[Opening DATA IN THIS EXERCISE section]

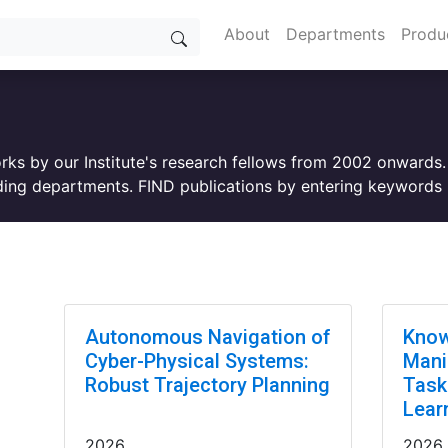
About
Departments
Produ
orks by our Institute's research fellows from 2002 onwards
ing departments. FIND publications by entering keywords i
Autonomous Navigation of
Know
Cyber-Physical Systems:
Mani
Robust Trajectory Planning
Task
Lear
2026
2026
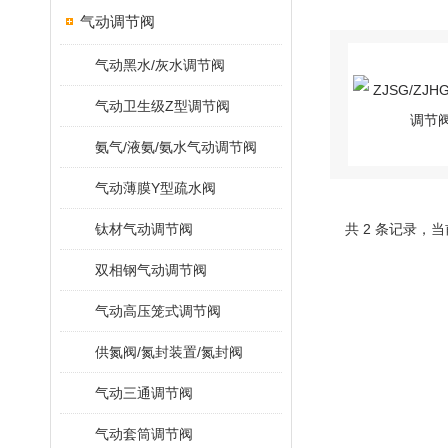
气动调节阀
气动黑水/灰水调节阀
气动卫生级Z型调节阀
氨气/液氨/氨水气动调节阀
气动薄膜Y型疏水阀
钛材气动调节阀
共 2 条记录，当
双相钢气动调节阀
气动高压笼式调节阀
供氮阀/氮封装置/氮封阀
气动三通调节阀
气动套筒调节阀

[Closing DATA IN THIS EXERCISE section]

TASK DETAILS: The pictures in the data should be omitted, and every remaining line set down exactly.

YOUR RESPONSE:
About
Departments
Produ
orks by our Institute's research fellows from 2002 onwards
ing departments. FIND publications by entering keywords i
Autonomous Navigation of
Know
Cyber-Physical Systems:
Mani
Robust Trajectory Planning
Task
Lear
2026
2026
气动调节阀
气动黑水/灰水调节阀
气动卫生级Z型调节阀
氨气/液氨/氨水气动调节阀
气动薄膜Y型疏水阀
钛材气动调节阀
共 2 条记录，当
双相钢气动调节阀
气动高压笼式调节阀
供氮阀/氮封装置/氮封阀
气动三通调节阀
气动套筒调节阀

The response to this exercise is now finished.